Nosso indispensável reacionário

17/09/2017 10:28 - Blog do Celio Gomes
Por Redação

Vivesse nos dias de hoje, escrevendo como escrevia em seu tempo, Nelson Rodrigues provavelmente seria caçado a pauladas. Bastaria um de seus textos sobre, por exemplo, Dom Hélder Câmara, para que fosse levado ao linchamento inapelável nas redes sociais. O inventor da modernidade no teatro brasileiro via no homem santo a síntese de tudo o que deplorava. O tratamento mais leve era chamar o religioso de “padre de passeata”.

Aliás, em suas crônicas sobram venenos e ironias para todas as passeatas da época. Para ele, não passavam de manifestações de boçalidade intelectual, para as quais o povo nunca era convidado. Segundo escreveu, não se via um operário nessas ocasiões festivas promovidas por universitários, artistas e pensadores da academia militante.

As opiniões do dramaturgo e escritor estavam na contramão do ideário de combate à ditadura militar, uma guerra na qual se engajou a ala progressista da Igreja Católica. Bater em Dom Hélder era tão estarrecedor quanto agredir uma criança indefesa. Um ato hediondo. Não para Nelson, um obstinado demolidor de unanimidades.

O teor de seus textos rendeu a ele inimigos por todos os lados. Nos dias atuais, seria tratado como um extremista de direita, um canalha fascista que, se visto num aeroporto ou num restaurante, certamente tomaria porrada desses que caçam reacionários 24 horas por dia. Sua sorte foi ter vindo ao mundo bem antes da internet.

Dizem que nunca houve tanto ódio, polarização e radicalismo quanto nos dias atuais. Não sei. Nossa tendência atávica à idealização do passado é uma maldição incurável. Sempre fomos bárbaros. Nosso altruísmo de vitrine não resiste à mais insignificante piscadela de uma vantagem pessoal. Uma simples consulta a qualquer contexto histórico revela a prevalência do comportamento primitivo.

A diferença inescapável para hoje, com o perdão da falta de originalidade, é a revolução do universo virtual. Pela internet, conquistamos todos os caminhos para atirar a esmo, numa vertigem fora de controle. Nelson Rodrigues seria alvo do mesmo ódio que sempre esteve na praça. A novidade estaria na rapidez, na quantidade de munição e na voracidade estimulada dos atiradores.

Odiado em vida, Nelson cresceu depois da morte. É caso único na cultura brasileira, como gênio do teatro e da literatura, a despeito do que pensam muitos professores dos cursos de letras nas universidades. A restrição é puramente ideológica. Além dos contos e romances, sua inigualável maestria literária pode ser conferida em livros de crônicas e memórias como A Cabra Vadia, O Óbvio Ululante, A Menina sem Estrela e O Reacionário.
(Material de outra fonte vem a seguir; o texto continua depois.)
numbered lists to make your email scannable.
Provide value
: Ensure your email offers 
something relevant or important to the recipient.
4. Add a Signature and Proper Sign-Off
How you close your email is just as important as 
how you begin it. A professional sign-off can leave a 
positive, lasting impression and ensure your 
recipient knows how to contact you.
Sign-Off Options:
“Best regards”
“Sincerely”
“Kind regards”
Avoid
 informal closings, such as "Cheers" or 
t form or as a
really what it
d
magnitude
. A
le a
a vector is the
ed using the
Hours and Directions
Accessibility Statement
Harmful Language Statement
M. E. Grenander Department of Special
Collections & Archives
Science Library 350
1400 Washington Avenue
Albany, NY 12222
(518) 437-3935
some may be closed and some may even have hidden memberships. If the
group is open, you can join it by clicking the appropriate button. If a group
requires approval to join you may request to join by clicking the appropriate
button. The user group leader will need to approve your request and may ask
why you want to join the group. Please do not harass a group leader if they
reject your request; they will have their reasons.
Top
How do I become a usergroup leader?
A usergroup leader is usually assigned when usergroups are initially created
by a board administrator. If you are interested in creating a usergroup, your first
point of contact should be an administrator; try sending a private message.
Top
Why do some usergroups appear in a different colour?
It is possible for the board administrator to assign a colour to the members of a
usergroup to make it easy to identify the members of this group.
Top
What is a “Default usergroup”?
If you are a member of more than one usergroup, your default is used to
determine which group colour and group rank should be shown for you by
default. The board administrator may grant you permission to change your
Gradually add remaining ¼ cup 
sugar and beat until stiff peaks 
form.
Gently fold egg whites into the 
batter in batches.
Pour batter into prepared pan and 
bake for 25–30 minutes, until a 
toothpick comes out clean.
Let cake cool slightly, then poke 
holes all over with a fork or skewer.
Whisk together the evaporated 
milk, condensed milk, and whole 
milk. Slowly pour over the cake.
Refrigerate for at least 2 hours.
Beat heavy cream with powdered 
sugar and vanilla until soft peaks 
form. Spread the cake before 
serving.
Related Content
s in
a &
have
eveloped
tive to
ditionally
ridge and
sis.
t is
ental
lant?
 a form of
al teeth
Abra em qualquer página, de qualquer título que acabo de citar, e verá o que é a arte de escrever de verdade. Hoje, é muito difícil não ser canalha. Por toda a parte, só vemos pulhas. Reitores, professores, sociólogos, intelectuais de todos os tipos, jovens e velhos, mocinhas e senhoras. E também os jornais, o rádio e a TV. Quase tudo e quase todos exalam abjeção. A internet só não entrou nessa lista porque, como sabemos, em 1968, isso ainda não existia. Nelson Rodrigues também foi um visionário.